Work item »
A single number is expected: the count of lines in the records below that contain "mijn".

:: Input for this task ::

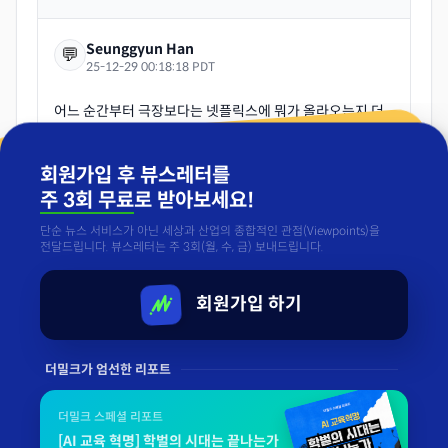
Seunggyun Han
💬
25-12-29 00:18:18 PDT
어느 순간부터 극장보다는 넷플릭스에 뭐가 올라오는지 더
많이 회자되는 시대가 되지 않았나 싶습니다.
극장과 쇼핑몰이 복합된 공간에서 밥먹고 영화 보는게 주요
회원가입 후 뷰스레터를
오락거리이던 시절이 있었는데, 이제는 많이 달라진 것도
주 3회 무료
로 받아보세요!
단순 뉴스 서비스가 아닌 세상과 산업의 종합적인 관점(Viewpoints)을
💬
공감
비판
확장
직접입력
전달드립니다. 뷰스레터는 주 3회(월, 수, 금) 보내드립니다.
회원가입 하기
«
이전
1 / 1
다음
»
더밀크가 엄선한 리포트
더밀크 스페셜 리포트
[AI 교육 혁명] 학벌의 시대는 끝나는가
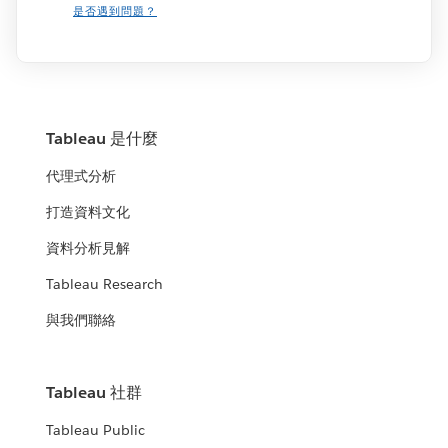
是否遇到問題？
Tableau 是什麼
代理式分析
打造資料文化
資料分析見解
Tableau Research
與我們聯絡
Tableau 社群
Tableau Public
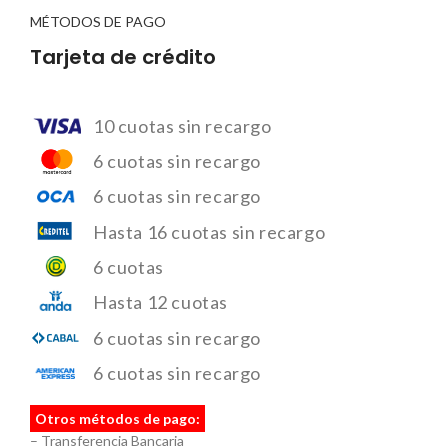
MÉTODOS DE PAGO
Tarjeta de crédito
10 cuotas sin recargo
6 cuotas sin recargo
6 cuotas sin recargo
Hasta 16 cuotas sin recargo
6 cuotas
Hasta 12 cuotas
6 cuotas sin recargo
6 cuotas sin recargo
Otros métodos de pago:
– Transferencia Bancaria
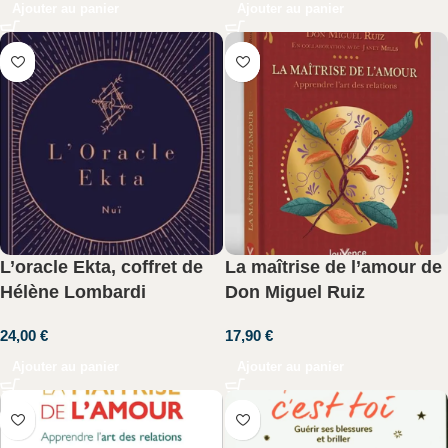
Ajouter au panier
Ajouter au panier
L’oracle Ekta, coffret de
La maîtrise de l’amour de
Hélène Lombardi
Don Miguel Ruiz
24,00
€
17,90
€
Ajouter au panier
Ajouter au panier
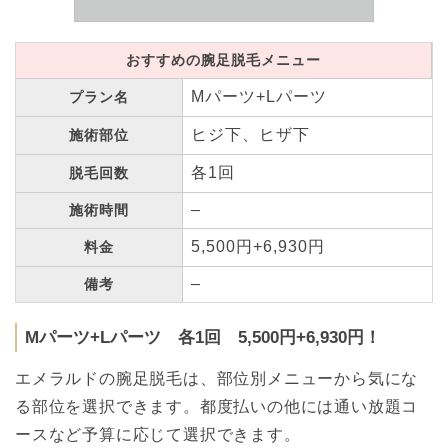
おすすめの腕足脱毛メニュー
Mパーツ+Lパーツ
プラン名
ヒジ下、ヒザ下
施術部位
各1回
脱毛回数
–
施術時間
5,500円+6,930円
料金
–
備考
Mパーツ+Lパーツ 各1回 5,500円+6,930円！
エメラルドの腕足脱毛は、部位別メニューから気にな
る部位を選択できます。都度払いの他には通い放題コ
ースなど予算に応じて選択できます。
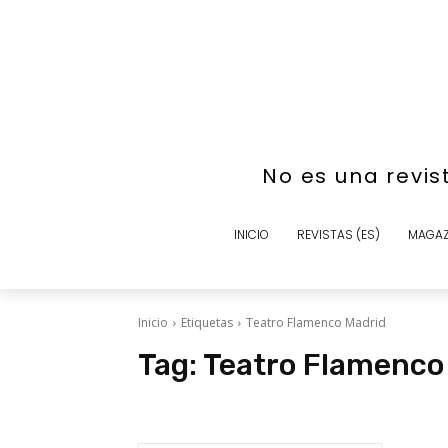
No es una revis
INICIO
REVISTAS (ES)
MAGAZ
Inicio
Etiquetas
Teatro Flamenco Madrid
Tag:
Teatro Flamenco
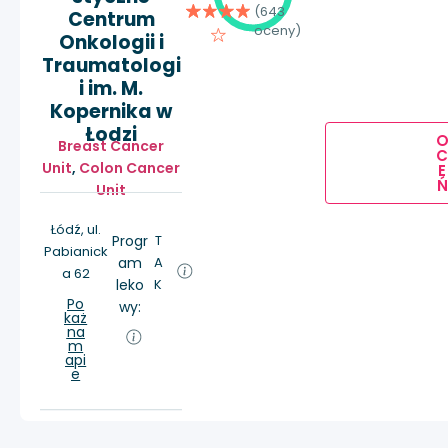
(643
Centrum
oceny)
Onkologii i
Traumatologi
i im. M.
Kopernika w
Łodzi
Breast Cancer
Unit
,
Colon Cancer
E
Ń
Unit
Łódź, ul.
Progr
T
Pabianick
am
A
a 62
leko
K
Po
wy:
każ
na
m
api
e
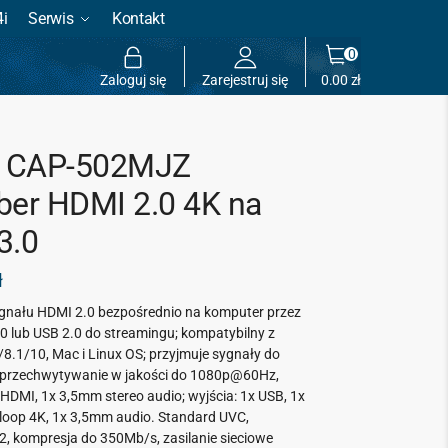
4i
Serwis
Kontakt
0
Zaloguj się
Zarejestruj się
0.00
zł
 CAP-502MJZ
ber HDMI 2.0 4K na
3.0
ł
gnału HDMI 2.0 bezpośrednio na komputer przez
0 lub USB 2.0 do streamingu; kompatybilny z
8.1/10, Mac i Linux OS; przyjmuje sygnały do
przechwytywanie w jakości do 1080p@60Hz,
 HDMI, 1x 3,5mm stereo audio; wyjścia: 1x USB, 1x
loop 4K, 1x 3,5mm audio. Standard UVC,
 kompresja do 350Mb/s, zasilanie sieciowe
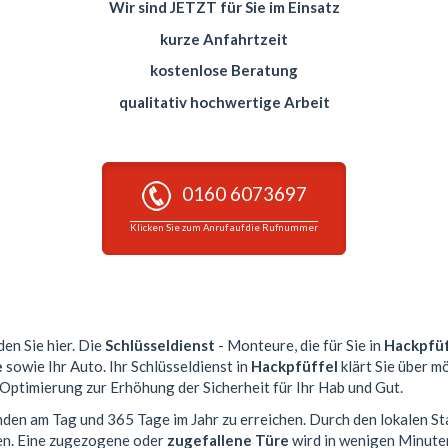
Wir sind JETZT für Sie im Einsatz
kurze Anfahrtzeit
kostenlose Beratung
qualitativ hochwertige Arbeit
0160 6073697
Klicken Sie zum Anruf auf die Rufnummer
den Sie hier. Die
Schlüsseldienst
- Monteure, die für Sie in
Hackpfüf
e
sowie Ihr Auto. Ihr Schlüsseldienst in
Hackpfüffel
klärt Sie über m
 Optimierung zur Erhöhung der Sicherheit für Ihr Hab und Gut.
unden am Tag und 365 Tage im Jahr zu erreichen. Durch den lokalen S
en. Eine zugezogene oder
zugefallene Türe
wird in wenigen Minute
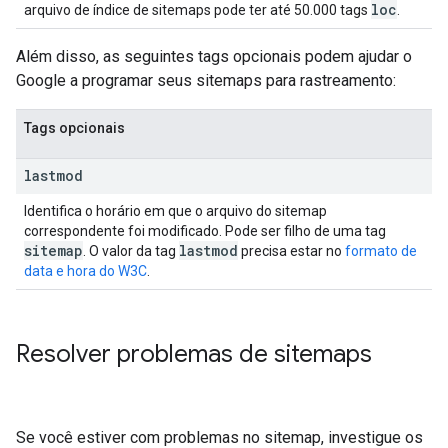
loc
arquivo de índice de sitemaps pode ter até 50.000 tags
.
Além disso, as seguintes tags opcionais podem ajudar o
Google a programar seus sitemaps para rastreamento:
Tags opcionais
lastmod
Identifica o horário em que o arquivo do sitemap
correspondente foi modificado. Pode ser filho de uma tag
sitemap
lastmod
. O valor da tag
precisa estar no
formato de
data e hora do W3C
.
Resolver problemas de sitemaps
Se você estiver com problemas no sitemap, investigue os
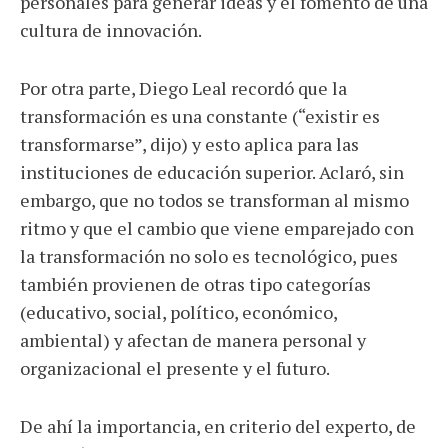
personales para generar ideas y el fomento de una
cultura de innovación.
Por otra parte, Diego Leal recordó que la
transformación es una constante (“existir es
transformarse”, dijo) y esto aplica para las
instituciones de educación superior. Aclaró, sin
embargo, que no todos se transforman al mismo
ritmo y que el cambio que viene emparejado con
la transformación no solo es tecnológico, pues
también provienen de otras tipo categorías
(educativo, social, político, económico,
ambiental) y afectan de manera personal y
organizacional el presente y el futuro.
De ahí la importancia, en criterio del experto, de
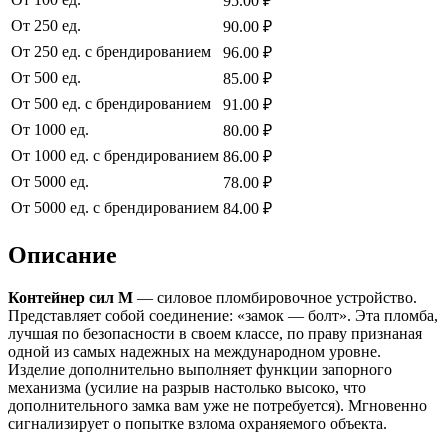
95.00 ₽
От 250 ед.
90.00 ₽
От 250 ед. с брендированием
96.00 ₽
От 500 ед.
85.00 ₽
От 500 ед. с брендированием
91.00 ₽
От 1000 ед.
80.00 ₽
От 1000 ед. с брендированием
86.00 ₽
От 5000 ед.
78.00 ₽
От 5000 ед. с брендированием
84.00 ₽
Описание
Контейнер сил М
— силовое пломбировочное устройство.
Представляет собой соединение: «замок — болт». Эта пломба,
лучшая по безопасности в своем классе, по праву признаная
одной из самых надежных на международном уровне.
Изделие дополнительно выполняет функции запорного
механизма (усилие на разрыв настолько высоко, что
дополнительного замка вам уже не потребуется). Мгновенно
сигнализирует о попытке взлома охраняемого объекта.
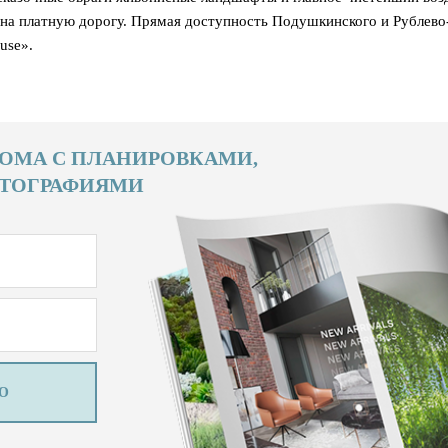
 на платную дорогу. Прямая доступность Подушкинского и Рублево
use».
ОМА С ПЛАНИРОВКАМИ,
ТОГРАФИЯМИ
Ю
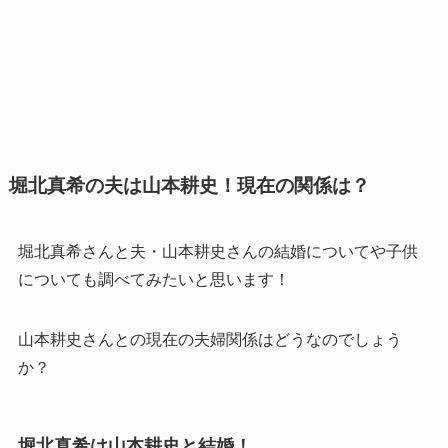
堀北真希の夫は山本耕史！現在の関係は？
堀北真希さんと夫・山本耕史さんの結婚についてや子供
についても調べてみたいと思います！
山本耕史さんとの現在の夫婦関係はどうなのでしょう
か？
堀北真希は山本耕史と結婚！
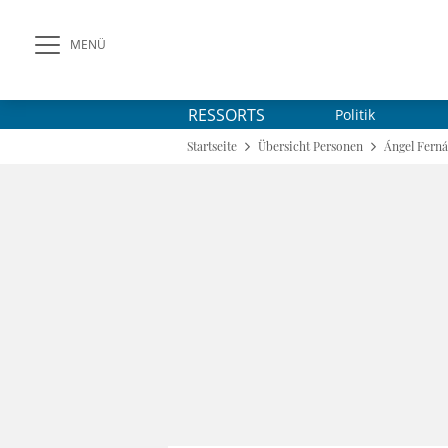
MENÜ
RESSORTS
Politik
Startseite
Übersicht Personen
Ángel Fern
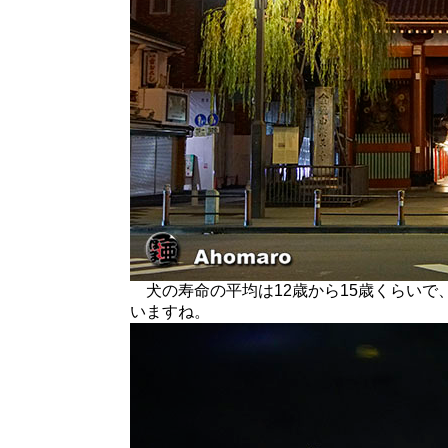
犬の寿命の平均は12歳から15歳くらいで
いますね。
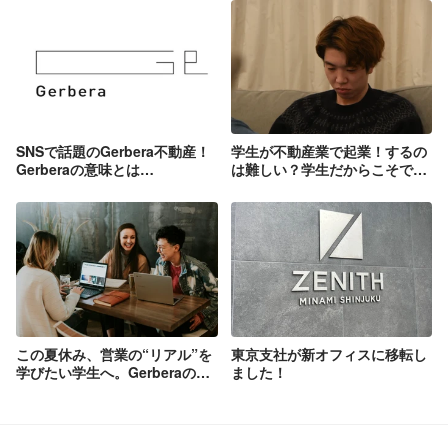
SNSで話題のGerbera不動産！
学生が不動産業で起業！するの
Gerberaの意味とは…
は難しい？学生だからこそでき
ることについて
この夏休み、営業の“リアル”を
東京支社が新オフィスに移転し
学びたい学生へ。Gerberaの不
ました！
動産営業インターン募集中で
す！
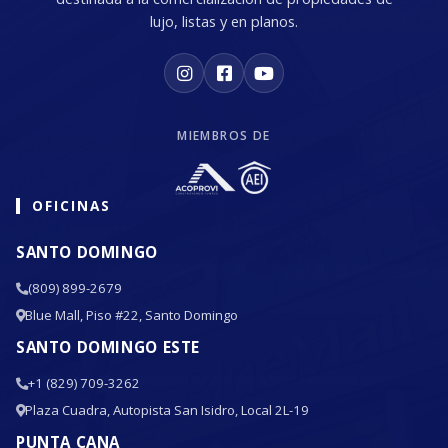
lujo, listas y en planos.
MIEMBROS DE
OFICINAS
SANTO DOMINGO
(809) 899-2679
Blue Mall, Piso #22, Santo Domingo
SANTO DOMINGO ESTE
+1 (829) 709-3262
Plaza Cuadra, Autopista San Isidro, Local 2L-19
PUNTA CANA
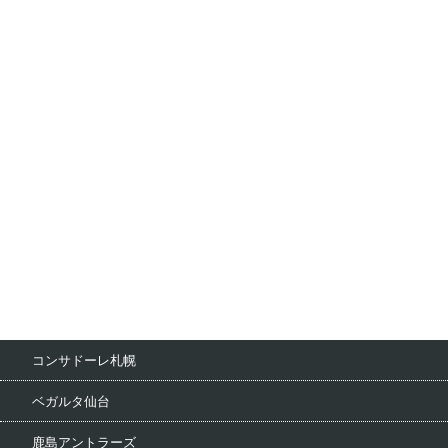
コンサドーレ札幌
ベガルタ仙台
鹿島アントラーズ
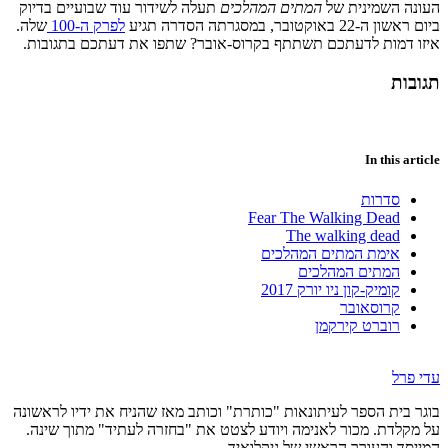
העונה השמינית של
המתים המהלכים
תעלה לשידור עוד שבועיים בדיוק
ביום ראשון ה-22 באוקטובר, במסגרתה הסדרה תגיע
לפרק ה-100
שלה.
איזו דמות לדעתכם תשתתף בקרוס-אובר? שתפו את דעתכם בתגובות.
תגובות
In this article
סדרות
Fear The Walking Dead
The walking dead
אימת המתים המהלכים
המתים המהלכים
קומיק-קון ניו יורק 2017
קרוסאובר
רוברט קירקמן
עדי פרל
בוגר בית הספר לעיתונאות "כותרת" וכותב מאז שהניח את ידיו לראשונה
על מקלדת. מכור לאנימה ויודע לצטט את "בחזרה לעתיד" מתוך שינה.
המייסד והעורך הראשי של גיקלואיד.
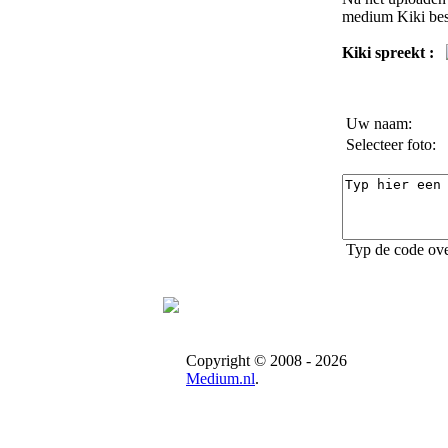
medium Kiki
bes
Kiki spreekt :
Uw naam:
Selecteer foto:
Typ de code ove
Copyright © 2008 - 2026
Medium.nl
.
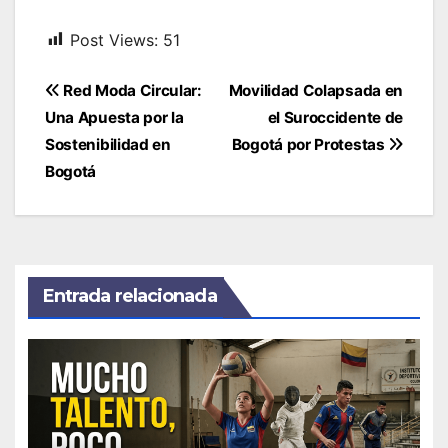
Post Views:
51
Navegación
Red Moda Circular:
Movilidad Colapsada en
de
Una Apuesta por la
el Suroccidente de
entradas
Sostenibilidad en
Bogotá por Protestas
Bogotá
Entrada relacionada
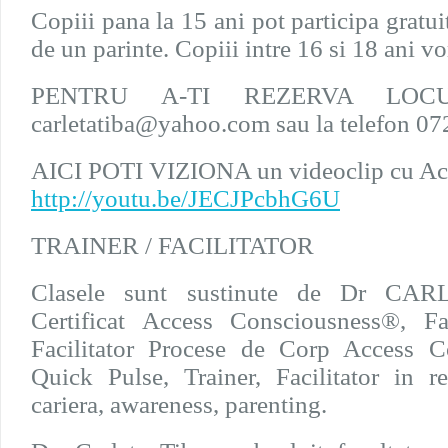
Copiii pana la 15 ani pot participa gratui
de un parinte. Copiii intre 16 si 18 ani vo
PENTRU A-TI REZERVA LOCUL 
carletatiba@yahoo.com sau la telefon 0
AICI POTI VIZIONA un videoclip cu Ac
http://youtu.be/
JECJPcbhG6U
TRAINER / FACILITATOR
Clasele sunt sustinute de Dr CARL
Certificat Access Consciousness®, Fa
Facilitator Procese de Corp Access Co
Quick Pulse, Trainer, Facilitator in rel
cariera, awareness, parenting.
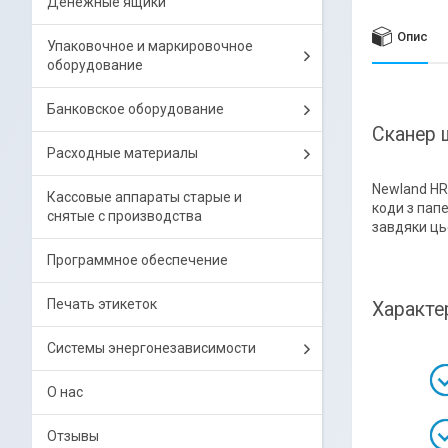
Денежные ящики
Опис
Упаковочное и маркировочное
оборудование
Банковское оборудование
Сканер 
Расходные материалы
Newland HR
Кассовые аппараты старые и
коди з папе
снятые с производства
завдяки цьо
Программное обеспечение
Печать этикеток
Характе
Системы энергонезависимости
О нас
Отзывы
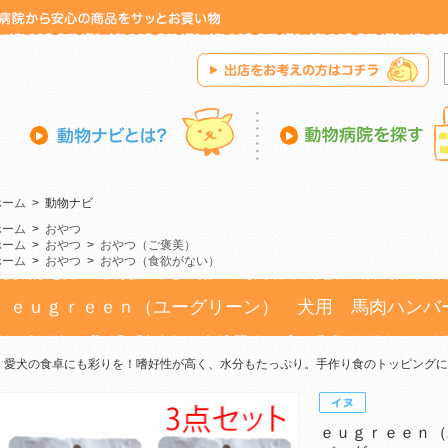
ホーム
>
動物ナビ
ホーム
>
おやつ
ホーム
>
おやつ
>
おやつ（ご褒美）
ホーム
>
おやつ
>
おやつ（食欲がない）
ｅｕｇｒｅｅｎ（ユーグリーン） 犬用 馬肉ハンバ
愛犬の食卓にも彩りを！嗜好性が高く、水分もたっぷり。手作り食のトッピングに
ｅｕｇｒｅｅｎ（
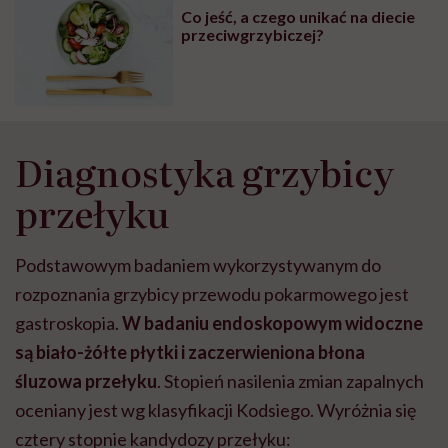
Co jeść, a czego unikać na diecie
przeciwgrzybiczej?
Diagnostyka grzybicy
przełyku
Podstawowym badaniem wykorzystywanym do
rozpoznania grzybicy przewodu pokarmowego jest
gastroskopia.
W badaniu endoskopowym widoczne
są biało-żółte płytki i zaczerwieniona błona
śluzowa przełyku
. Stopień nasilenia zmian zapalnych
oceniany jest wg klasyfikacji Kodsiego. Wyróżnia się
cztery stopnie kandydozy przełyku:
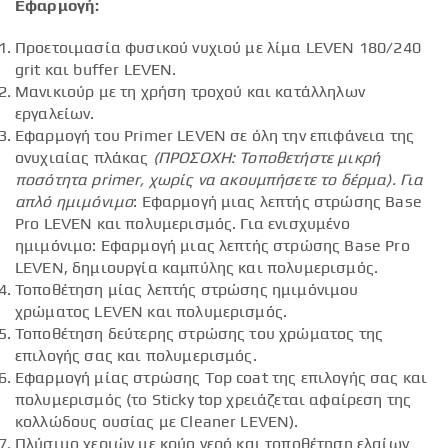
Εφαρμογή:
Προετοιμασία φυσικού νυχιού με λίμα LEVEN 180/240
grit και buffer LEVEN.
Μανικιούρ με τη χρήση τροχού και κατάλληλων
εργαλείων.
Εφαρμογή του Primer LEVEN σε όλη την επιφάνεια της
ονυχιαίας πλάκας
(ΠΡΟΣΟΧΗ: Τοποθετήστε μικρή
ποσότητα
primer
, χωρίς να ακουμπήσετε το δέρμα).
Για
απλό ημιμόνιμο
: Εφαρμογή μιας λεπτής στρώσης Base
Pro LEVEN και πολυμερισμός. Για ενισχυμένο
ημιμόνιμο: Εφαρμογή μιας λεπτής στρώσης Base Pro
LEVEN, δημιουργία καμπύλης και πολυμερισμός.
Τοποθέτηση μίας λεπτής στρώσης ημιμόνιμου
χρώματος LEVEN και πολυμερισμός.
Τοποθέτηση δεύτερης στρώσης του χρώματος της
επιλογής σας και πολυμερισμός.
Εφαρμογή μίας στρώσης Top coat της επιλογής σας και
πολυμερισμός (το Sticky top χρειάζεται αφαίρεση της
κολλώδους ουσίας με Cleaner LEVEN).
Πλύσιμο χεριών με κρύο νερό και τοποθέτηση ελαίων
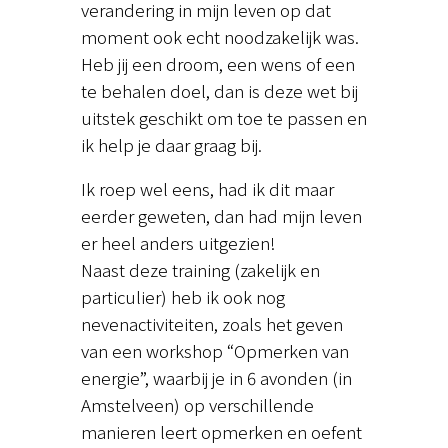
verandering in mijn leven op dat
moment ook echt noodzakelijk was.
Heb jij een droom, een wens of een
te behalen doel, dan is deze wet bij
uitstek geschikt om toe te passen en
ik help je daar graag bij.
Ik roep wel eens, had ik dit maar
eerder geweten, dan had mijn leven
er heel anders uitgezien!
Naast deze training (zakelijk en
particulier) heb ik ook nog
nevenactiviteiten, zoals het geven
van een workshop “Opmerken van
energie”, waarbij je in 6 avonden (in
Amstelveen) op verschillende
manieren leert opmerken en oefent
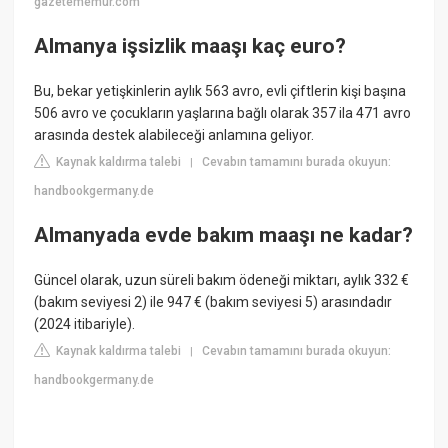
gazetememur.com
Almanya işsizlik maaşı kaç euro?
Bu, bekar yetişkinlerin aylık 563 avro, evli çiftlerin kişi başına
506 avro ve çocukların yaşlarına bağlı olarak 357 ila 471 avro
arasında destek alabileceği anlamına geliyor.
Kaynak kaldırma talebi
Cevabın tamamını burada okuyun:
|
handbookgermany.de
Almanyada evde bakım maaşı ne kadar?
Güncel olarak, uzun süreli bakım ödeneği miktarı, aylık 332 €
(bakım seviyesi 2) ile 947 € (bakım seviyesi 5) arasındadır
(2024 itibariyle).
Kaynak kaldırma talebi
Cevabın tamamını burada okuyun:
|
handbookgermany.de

:::

Result »
2